Find every line in the records below that contains "得了湿疹怎么办怎样才能好得快", and copy it.
=== SUPPLIED ENTRIES ===
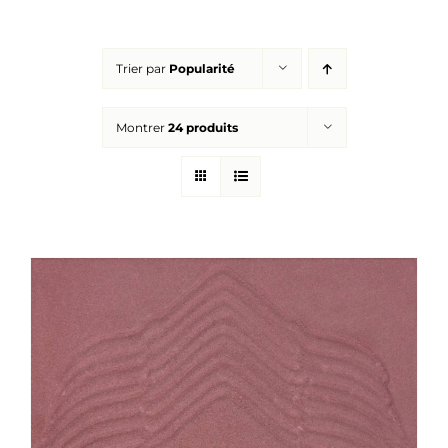
Réalisations
Trier par
Popularité
Panier
Montrer
24 produits
Mon compte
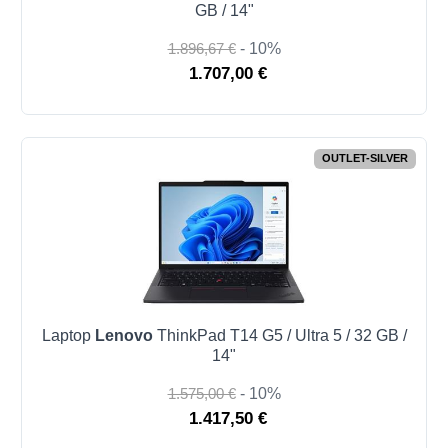
GB / 14"
1.896,67 €
- 10%
1.707,00 €
OUTLET-SILVER
Laptop
Lenovo
ThinkPad T14 G5 / Ultra 5 / 32 GB /
14"
1.575,00 €
- 10%
1.417,50 €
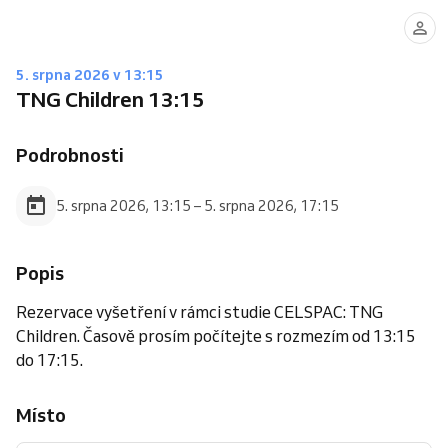
5. srpna 2026 v 13:15
TNG Children 13:15
Podrobnosti
5. srpna 2026, 13:15 – 5. srpna 2026, 17:15
Popis
Rezervace vyšetření v rámci studie CELSPAC: TNG
Children. Časově prosím počítejte s rozmezím od 13:15
do 17:15.
Místo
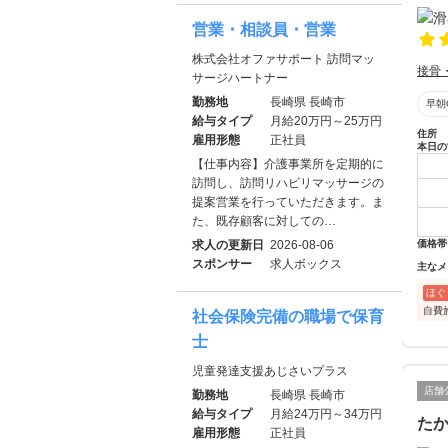
営業・相談員・営業
株式会社オファサポート 訪問マッ
接骨
サージハートナー
勤務地
長崎県 長崎市
早朝
給与タイプ
月給20万円～25万円
住所
雇用形態
正社員
本日の
【仕事内容】介護事業所を定期的に
訪問し、訪問リハビリマッサージの
提案営業を行っていただきます。ま
た、既存顧客に対しての…
求人の更新日
2026-08-06
価格帯
スポンサー
求人ボックス
主なメ
ほぐ
自費
社会保険完備の職場で保育
士
児童発達支援あじさいプラス
店舗
勤務地
長崎県 長崎市
給与タイプ
月給24万円～34万円
た
雇用形態
正社員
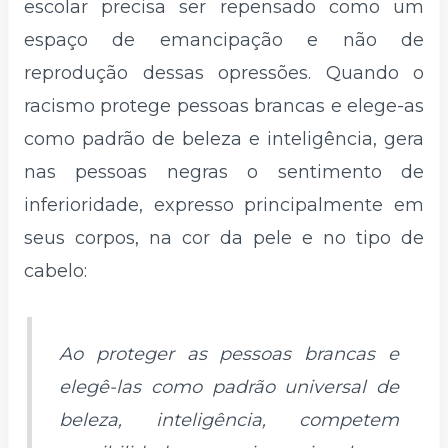
escolar precisa ser repensado como um
espaço de emancipação e não de
reprodução dessas opressões. Quando o
racismo protege pessoas brancas e elege-as
como padrão de beleza e inteligência, gera
nas pessoas negras o sentimento de
inferioridade, expresso principalmente em
seus corpos, na cor da pele e no tipo de
cabelo:
Ao proteger as pessoas brancas e
elegê-las como padrão universal de
beleza, inteligência, competem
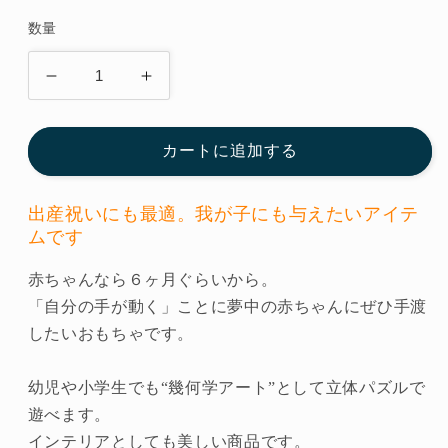
価
数量
格
ク
ク
ー
ー
ゲ
ゲ
カートに追加する
ル
ル
ン
ン
出産祝いにも最適。我が子にも与えたいアイテ
（ベ
（ベ
ムです
リ・
リ・
デ
デ
赤ちゃんなら６ヶ月ぐらいから。
ザ
ザ
「自分の手が動く」ことに夢中の赤ちゃんにぜひ手渡
イ
イ
したいおもちゃです。
ン
ン
社
社
幼児や小学生でも“幾何学アート”として立体パズルで
／
／
遊べます。
ド
ド
インテリアとしても美しい商品です。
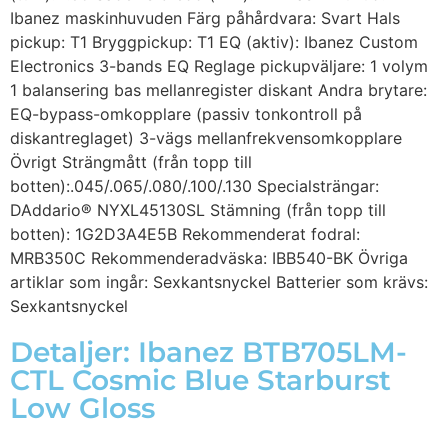
Ibanez maskinhuvuden Färg påhårdvara: Svart Hals
pickup: T1 Bryggpickup: T1 EQ (aktiv): Ibanez Custom
Electronics 3-bands EQ Reglage pickupväljare: 1 volym
1 balansering bas mellanregister diskant Andra brytare:
EQ-bypass-omkopplare (passiv tonkontroll på
diskantreglaget) 3-vägs mellanfrekvensomkopplare
Övrigt Strängmått (från topp till
botten):.045/.065/.080/.100/.130 Specialsträngar:
DAddario® NYXL45130SL Stämning (från topp till
botten): 1G2D3A4E5B Rekommenderat fodral:
MRB350C Rekommenderadväska: IBB540-BK Övriga
artiklar som ingår: Sexkantsnyckel Batterier som krävs:
Sexkantsnyckel
Detaljer: Ibanez BTB705LM-
CTL Cosmic Blue Starburst
Low Gloss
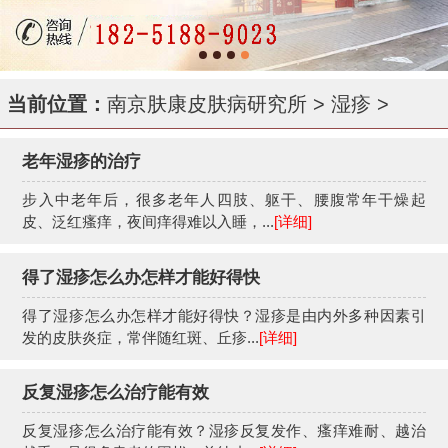
当前位置：
南京肤康皮肤病研究所
>
湿疹
>
老年湿疹的治疗
步入中老年后，很多老年人四肢、躯干、腰腹常年干燥起
皮、泛红瘙痒，夜间痒得难以入睡，...
[详细]
得了湿疹怎么办怎样才能好得快
得了湿疹怎么办怎样才能好得快？湿疹是由内外多种因素引
发的皮肤炎症，常伴随红斑、丘疹...
[详细]
反复湿疹怎么治疗能有效
反复湿疹怎么治疗能有效？湿疹反复发作、瘙痒难耐、越治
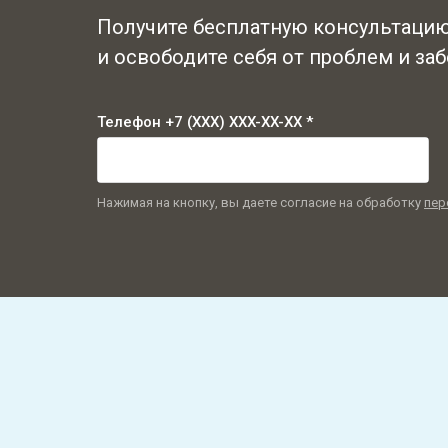
Получите бесплатную консультаци
и освободите себя от проблем и заб
Телефон +7 (XXX) XXX-XX-XX *
Нажимая на кнопку, вы даете согласие на обработку
пер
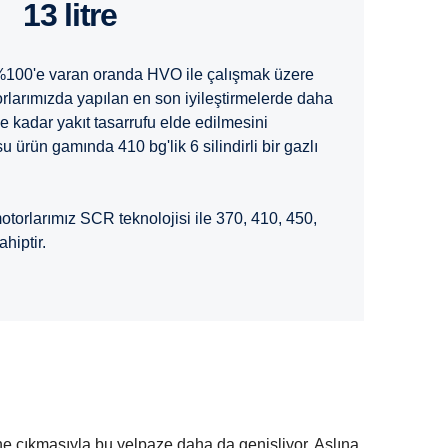
13 litre
%100'e varan oranda HVO ile çalışmak üzere
torlarımızda yapılan en son iyileştirmelerde daha
e kadar yakıt tasarrufu elde edilmesini
u ürün gamında 410 bg'lik 6 silindirli bir gazlı
i motorlarımız SCR teknolojisi ile 370, 410, 450,
hiptir.
e çıkmasıyla bu yelpaze daha da genişliyor. Aslına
===
RESULT FOR THIS EXERCISE:
得了湿疹怎么办怎样才能好得快
得了湿疹怎么办怎样才能好得快？湿疹是由内外多种因素引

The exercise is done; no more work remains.